Beispiellos – es ist dies ein Wort, das in juristischen Abhandlungen eigentlich eher untypisch ist. Es zeigt aber an, wie außergewöhnlich nicht nur die virologische sondern auch die rechtliche Lage ist.

Grundrechtseinschränkungen: Der Begriff sei, so der Vorsitzende Richter, „durchaus euphemistisch gewählt“. Denn: Es „handelte sich in weiten Teilen um vollständige Verbote, denen nur durch ihre Befristung eine gewisse Milderung zuteil wurde“. Die hiermit verbundenen Rechtsprobleme seien derzeit nicht einmal ansatzweise aufgearbeitet: „Sie können auch nicht mit der Formel ‚Not kennt kein Gebot‘ relativiert werden. Denn im Rechtsstaat bedarf jeder staatliche Eingriff gesetzlicher Legitimation.“

Ausgrenzen, abschreiben?

Das Buch wird wohl in den zuständigen Innen-, Gesundheits- und Schulministerien zu Rate gezogen werden müssen, wenn es den nächsten Wochen und Monaten darum geht, ob und welche Veranstaltungen, Versammlungen und Weihnachtsmärkte stattfinden dürfen.

Pauschalverbote von Versammlungen und Demonstrationen sind – wie sich in Berlin soeben gezeigt hat – juristisch heikel und nicht haltbar. Sie sind auch gesellschaftspolitisch töricht. Pauschalverbote grenzen jedwede Kritikerinnen und Kritiker der Corona-Maßnahmen aus, sie stellen Kritiker und Demonstranten unter Gefährderverdacht. Das ist nicht gut. Nicht unter den Demonstranten, aber unter den Kritikern sind Leute wie Hans-Jürgen Papier, der frühere Präsident des Bundesverfassungsgerichts in Karlsruhe und Juli Zeh, Schriftstellerin und Landesverfassungsrichterin in Brandenburg – und Autoren hochseriöser wissenschaftlicher Abhandlungen über das neue Infektionsschutzrecht.

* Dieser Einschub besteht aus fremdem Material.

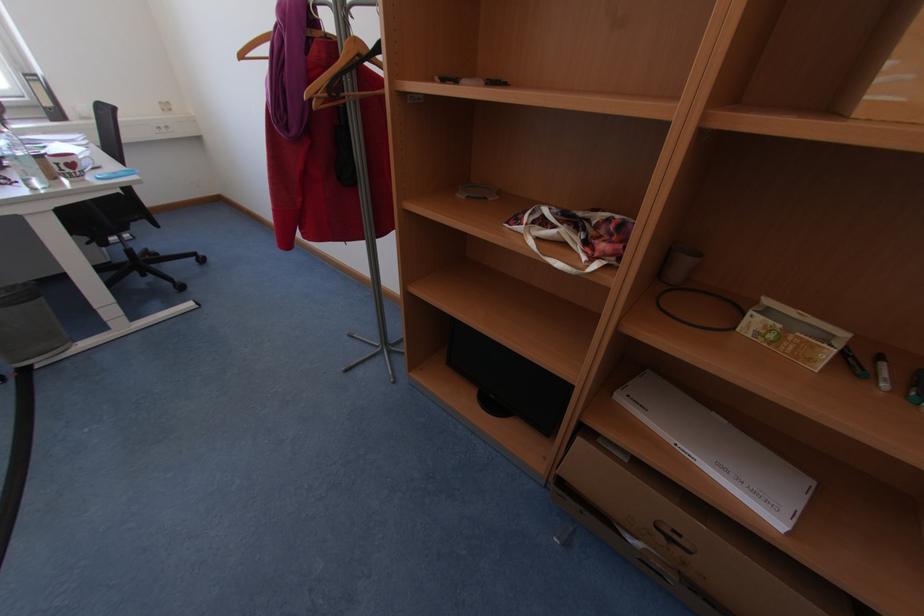 Where is `green cap marker`? Image resolution: width=924 pixels, height=616 pixels. green cap marker is located at coordinates (916, 387). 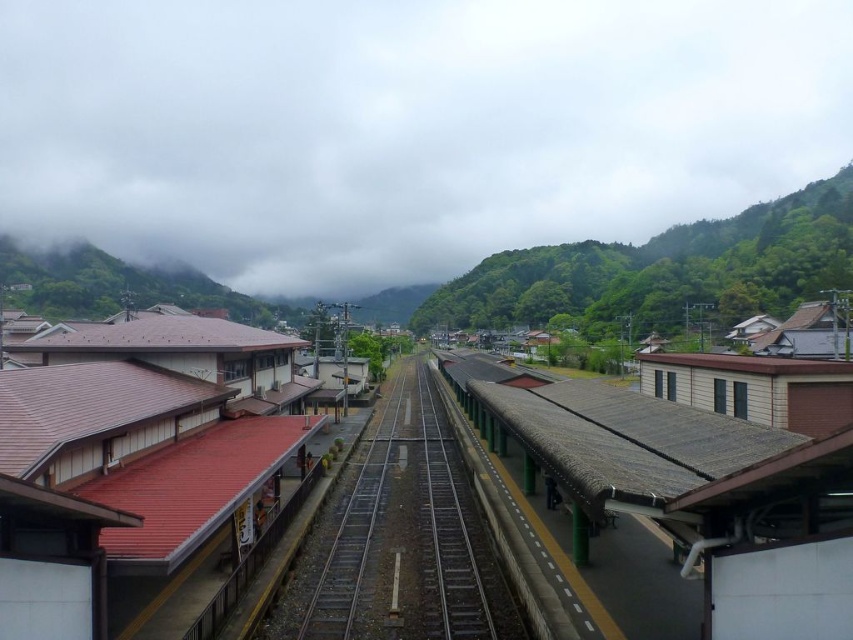 Question: Does cloudy sky at upper center have a smaller size compared to brown thatched roof platform at center?

Choices:
 (A) yes
 (B) no

Answer: (B)

Question: Which point is farther from the camera taking this photo?

Choices:
 (A) (563, 163)
 (B) (573, 518)
 (C) (103, 401)
 (D) (416, 592)

Answer: (A)

Question: Which point is farther to the camera?

Choices:
 (A) green corrugated metal train track at center
 (B) brown thatched roof platform at center
 (C) cloudy sky at upper center

Answer: (C)

Question: Does brown thatched roof platform at center have a lesser width compared to green corrugated metal train track at center?

Choices:
 (A) yes
 (B) no

Answer: (B)

Question: In this image, where is brown thatched roof platform at center located relative to green corrugated metal train track at center?

Choices:
 (A) right
 (B) left

Answer: (A)

Question: Which point is farther from the camera taking this photo?

Choices:
 (A) (241, 369)
 (B) (752, 628)
 (C) (428, 515)

Answer: (A) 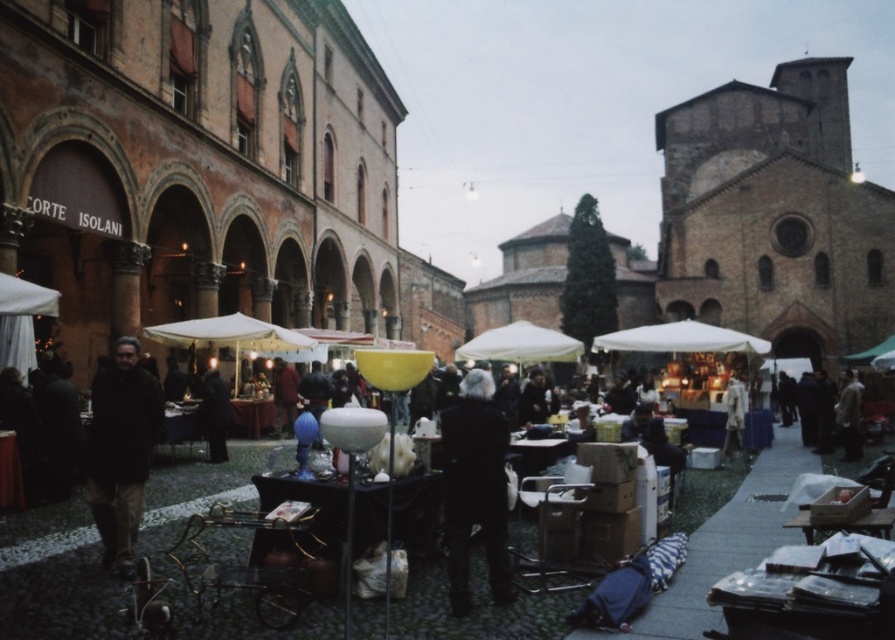 Question: Can you confirm if black wool coat at center is smaller than dark brown leather jacket at left?

Choices:
 (A) yes
 (B) no

Answer: (A)

Question: Which object appears closest to the camera in this image?

Choices:
 (A) black wool coat at center
 (B) dark brown leather jacket at left

Answer: (A)

Question: Does black wool coat at center have a smaller size compared to dark brown leather jacket at left?

Choices:
 (A) no
 (B) yes

Answer: (B)

Question: From the image, what is the correct spatial relationship of black wool coat at center in relation to dark brown leather jacket at left?

Choices:
 (A) above
 (B) below

Answer: (B)

Question: Which of the following is the farthest from the observer?

Choices:
 (A) dark brown leather jacket at left
 (B) black wool coat at center

Answer: (A) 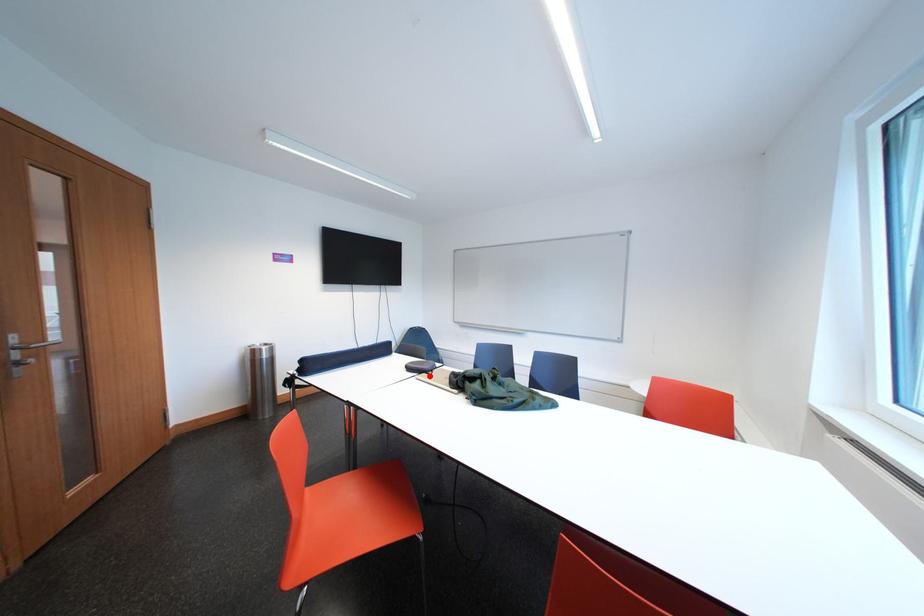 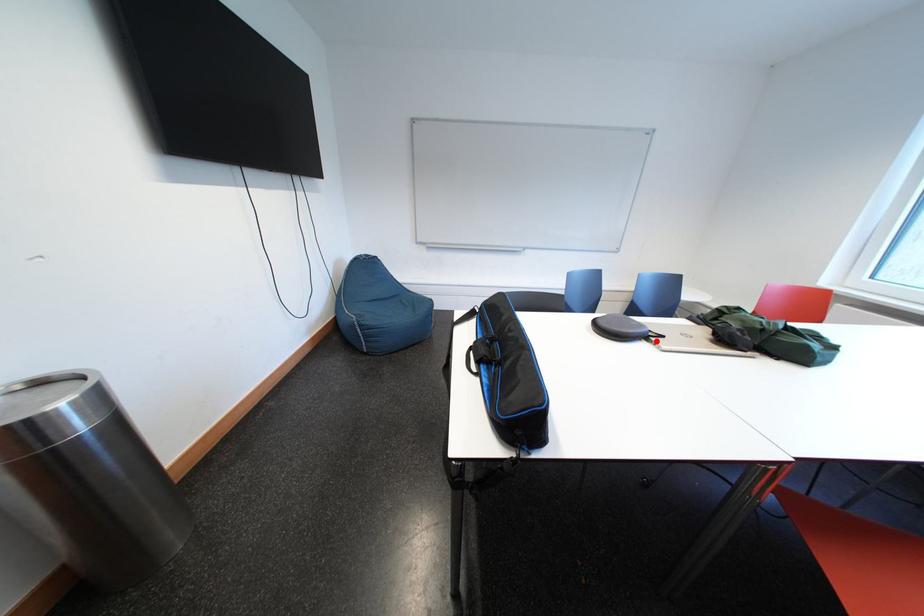 I am providing you with two images of the same scene from different viewpoints. A red point is marked on the first image and another point is marked on the second image. Does the point marked in image1 correspond to the same location as the one in image2?

Yes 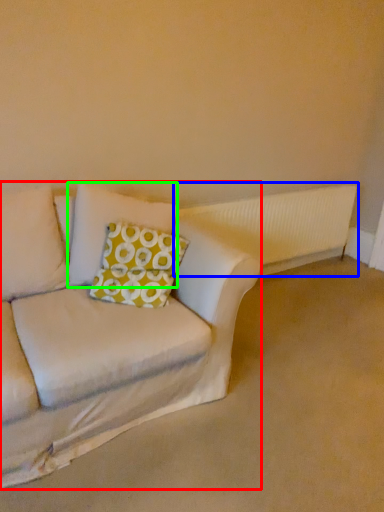 Question: Estimate the real-world distances between objects in this image. Which object is farther from studio couch (highlighted by a red box), radiator (highlighted by a blue box) or pillow (highlighted by a green box)?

Die Präsenz der Neonazis und Rechtsextremisten auf den Corona-Demos macht mir allergrößte Bauschmerzen. Ich bin empört und wütend über die Reichskriegsflaggen-Schwenker. Es ist das Kalkül der rechtsextremen Gruppen, sich mit den Sympathisanten der Querdenker zu vermischen und deren Protest zu dominieren. Dieses Kalkül muss durchkreuzt werden: Die Polizei muss sich in Kooperation mit den friedlichen Protestierern Strategien zur Ausgrenzung und Absonderung der unfriedlichen, der volksverhetzenden Rechtsextremisten überlegen. Ein seriöser Corona-Kritiker darf die Präsenz von Neonazis bei seinen Protesten nicht gleichgültig oder gar billigend in Kauf nehmen. Die Proteste dürfen nicht nazifiziert werden. Es darf den Rechtsextremisten nicht gelingen, die Proteste, und sei es nur optisch, zu dominieren.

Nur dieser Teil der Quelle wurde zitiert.